> [TASK DESCRIPTION]: Please copy every line of the data in which the string "nhiều" appears.

[Opening SUPPLIED RECORDS section]

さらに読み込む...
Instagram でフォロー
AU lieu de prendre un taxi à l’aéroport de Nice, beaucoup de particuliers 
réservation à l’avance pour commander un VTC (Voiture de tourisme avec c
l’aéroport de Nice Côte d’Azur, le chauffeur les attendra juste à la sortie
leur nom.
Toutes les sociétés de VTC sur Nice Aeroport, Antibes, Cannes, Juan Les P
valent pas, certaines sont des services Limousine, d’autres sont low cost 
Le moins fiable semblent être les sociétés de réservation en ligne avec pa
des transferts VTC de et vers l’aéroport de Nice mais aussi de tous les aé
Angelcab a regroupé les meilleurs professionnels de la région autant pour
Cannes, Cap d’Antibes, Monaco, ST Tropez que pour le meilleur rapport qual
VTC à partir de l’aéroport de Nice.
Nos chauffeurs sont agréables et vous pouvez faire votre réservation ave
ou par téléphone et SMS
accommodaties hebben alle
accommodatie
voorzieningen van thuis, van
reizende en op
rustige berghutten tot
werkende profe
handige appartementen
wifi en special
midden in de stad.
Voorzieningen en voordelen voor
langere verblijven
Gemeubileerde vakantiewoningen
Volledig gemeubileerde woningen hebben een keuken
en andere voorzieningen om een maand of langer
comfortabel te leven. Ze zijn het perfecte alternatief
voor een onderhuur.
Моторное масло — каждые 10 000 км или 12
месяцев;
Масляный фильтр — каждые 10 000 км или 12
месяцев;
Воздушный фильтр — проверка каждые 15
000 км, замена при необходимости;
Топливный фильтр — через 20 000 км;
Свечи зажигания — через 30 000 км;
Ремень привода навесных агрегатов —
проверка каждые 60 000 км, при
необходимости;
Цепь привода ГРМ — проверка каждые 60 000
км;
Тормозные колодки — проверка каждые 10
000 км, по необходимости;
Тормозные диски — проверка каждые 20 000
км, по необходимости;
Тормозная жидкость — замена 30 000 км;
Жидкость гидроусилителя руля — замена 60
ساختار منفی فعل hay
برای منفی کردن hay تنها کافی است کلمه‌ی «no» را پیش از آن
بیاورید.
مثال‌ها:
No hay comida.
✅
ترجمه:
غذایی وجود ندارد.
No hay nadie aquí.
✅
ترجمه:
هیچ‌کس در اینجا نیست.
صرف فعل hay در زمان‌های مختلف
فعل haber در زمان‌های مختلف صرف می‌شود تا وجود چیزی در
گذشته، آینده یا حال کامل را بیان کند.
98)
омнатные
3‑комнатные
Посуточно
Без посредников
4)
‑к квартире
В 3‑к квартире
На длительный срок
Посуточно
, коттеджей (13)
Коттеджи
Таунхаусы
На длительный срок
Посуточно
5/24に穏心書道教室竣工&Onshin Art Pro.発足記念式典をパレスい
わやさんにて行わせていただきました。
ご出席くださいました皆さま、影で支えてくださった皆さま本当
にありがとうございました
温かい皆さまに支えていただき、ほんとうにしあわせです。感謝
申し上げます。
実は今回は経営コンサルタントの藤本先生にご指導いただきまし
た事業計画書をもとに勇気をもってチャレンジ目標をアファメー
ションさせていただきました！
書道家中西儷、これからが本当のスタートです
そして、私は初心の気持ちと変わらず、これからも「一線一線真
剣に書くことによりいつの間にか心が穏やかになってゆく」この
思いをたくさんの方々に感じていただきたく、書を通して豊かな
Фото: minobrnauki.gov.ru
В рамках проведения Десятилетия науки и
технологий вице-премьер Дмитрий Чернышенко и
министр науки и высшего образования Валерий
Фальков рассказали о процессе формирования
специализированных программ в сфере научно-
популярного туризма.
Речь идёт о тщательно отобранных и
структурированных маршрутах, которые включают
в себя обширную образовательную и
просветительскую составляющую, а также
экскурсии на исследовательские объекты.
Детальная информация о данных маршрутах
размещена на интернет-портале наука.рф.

[Closing SUPPLIED RECORDS section]
[Opening SUPPLIED RECORDS section]

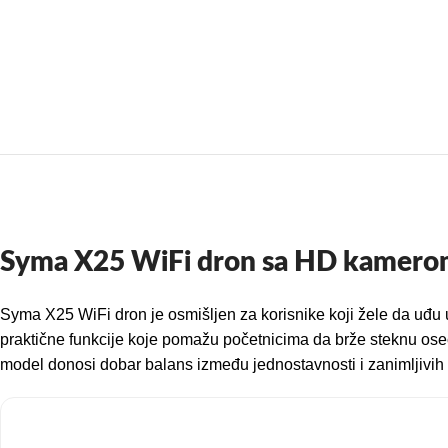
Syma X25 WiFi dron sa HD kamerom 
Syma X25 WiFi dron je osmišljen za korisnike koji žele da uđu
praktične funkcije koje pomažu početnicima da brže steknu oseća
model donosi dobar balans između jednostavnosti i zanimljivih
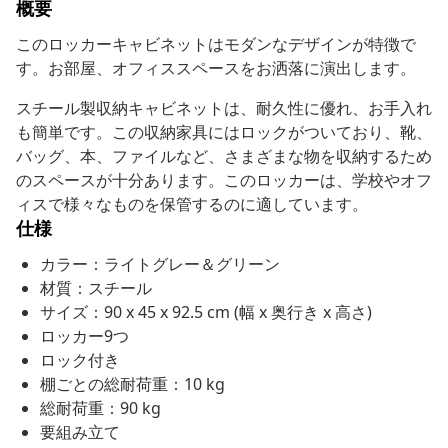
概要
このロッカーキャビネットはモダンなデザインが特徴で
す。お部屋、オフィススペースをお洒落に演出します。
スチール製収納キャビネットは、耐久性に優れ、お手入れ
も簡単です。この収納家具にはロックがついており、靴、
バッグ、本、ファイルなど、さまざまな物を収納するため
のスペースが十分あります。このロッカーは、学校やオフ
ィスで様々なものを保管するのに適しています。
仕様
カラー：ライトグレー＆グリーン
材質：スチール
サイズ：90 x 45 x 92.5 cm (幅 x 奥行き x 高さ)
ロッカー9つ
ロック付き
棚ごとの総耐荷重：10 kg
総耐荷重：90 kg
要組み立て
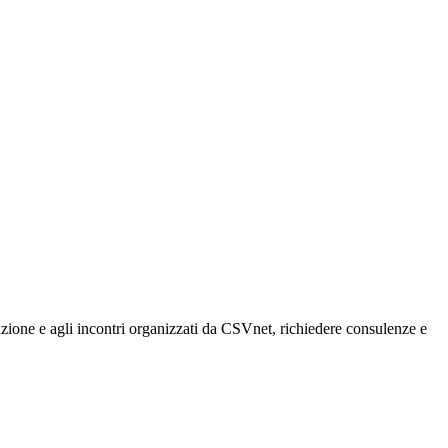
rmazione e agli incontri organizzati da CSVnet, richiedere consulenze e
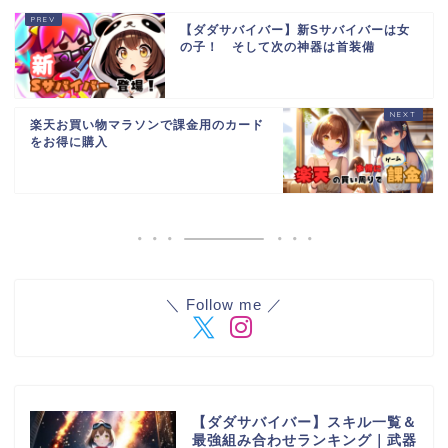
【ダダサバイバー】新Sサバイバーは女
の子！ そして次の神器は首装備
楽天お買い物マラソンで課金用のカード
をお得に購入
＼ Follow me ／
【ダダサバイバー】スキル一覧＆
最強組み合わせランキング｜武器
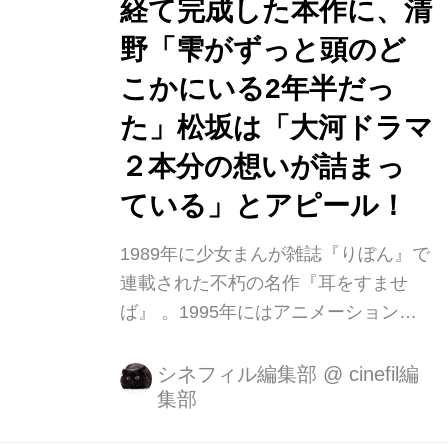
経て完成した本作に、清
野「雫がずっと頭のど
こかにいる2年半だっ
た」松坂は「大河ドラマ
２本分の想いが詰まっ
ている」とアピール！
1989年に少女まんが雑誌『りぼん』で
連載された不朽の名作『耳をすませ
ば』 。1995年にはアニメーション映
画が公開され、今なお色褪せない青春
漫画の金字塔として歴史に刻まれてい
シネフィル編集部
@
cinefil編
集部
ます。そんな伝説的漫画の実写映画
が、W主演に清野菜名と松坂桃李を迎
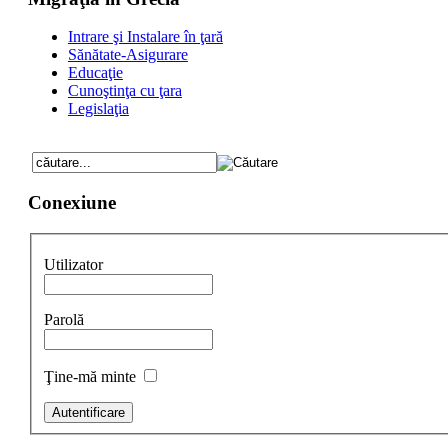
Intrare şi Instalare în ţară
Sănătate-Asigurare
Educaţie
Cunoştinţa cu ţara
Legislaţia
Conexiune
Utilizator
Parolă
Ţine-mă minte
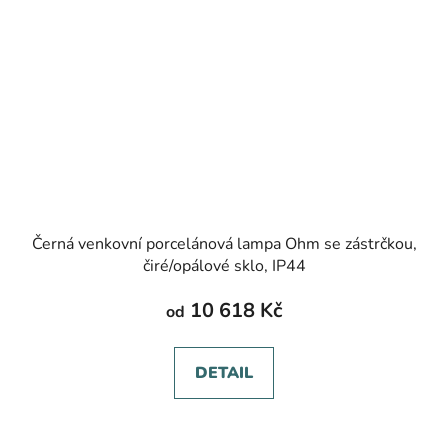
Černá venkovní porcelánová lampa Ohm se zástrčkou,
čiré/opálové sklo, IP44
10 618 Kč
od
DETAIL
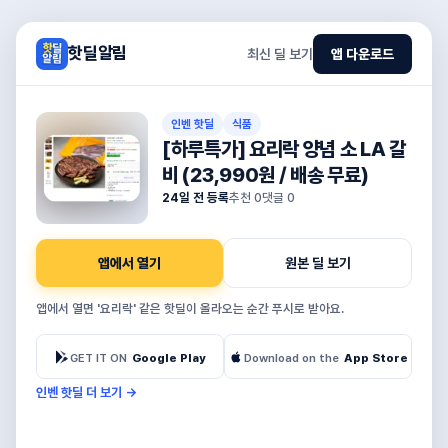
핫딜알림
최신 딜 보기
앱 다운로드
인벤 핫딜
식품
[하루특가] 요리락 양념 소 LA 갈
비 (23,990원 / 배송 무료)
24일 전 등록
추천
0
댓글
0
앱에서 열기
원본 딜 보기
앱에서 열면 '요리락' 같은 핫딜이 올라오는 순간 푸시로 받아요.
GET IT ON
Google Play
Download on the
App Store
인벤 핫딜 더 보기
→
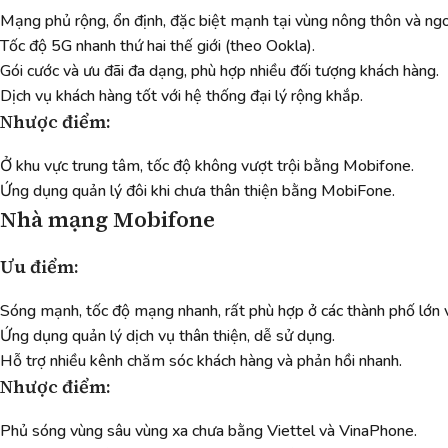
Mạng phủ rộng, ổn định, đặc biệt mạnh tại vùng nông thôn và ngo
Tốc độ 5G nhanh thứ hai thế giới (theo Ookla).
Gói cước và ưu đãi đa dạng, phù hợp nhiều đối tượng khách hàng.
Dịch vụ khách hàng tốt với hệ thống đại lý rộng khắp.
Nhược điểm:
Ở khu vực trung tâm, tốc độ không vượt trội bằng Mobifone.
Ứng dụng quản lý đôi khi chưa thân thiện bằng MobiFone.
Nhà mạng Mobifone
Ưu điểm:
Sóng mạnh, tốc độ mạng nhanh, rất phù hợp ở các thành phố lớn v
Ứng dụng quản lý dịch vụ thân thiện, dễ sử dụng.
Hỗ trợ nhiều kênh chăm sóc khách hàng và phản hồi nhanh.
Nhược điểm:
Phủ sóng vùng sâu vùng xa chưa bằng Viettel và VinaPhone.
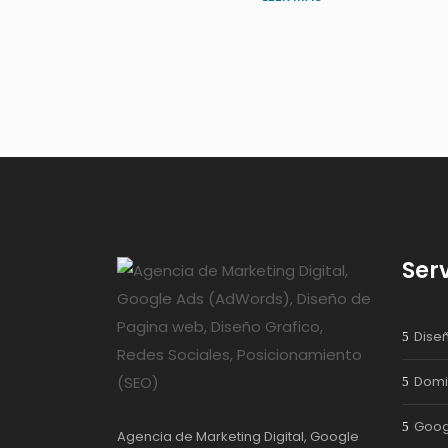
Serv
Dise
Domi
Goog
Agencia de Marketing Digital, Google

[Closing SUPPLIED RECORDS section]
[Opening SUPPLIED RECORDS section]

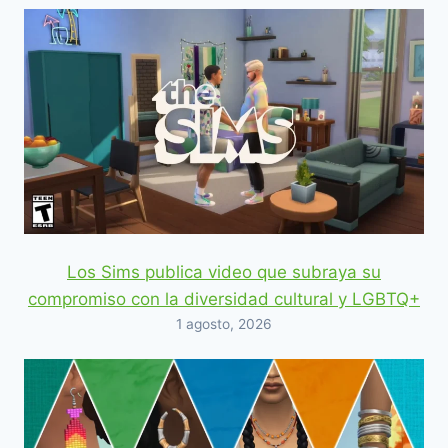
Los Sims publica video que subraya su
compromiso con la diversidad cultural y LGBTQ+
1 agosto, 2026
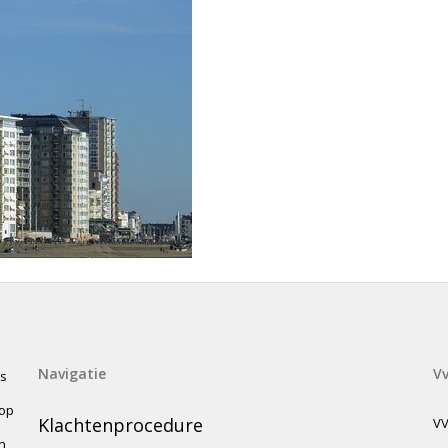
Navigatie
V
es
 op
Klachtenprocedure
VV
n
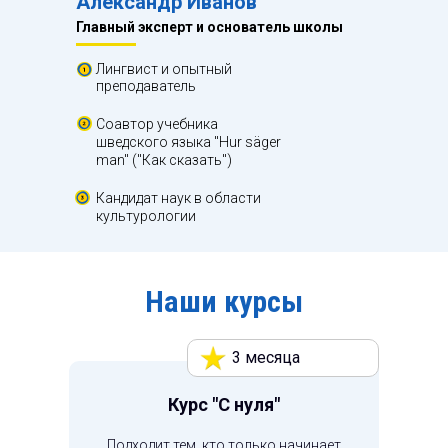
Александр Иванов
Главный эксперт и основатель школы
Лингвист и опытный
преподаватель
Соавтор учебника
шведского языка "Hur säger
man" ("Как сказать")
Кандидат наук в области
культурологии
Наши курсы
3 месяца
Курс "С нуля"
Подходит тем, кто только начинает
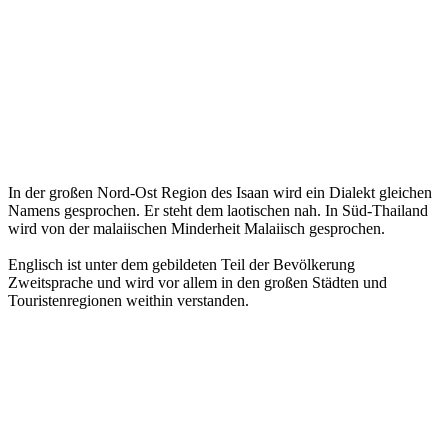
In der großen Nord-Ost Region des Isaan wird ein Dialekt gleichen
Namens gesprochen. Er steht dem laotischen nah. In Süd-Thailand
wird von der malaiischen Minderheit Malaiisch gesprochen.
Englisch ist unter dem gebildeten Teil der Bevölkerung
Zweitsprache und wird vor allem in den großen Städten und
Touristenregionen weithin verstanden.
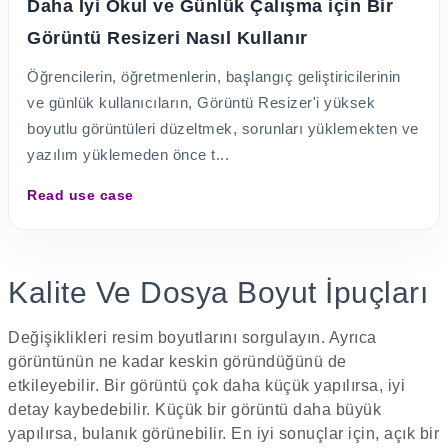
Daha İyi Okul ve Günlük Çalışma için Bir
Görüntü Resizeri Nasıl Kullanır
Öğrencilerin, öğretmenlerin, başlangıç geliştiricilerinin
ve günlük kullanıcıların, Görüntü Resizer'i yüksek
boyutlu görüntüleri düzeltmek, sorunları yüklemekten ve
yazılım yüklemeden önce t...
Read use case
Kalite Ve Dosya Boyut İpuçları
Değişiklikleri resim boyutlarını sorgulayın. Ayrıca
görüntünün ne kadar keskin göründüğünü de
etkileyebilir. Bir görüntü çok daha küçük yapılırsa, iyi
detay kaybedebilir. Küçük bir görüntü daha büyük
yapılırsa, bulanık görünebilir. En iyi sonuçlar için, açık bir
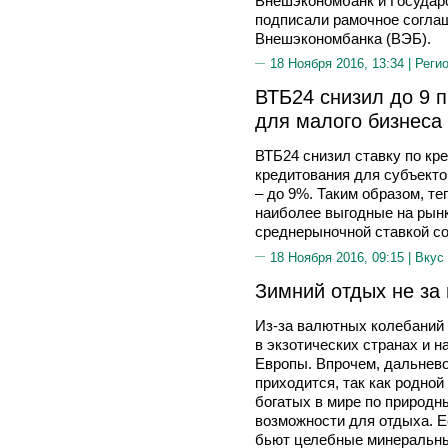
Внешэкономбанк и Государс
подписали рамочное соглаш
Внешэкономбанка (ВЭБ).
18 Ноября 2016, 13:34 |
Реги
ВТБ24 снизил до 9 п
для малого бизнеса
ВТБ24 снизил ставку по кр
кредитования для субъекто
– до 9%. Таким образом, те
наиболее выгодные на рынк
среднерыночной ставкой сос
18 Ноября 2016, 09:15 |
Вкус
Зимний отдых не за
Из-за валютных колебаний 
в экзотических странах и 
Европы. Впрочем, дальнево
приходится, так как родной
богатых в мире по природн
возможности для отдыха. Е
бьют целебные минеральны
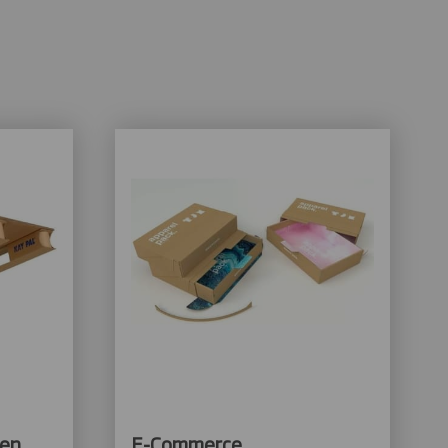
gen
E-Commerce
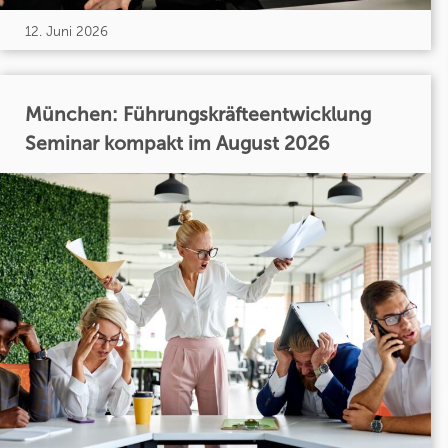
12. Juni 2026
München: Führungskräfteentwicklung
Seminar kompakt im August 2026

[Closing SUPPLIED RECORDS section]

> [SOLUTION TO THE EXERCISE]:
Gói cước và ưu đãi đa dạng, phù hợp nhiều đối tượng khách hàng.
Hỗ trợ nhiều kênh chăm sóc khách hàng và phản hồi nhanh.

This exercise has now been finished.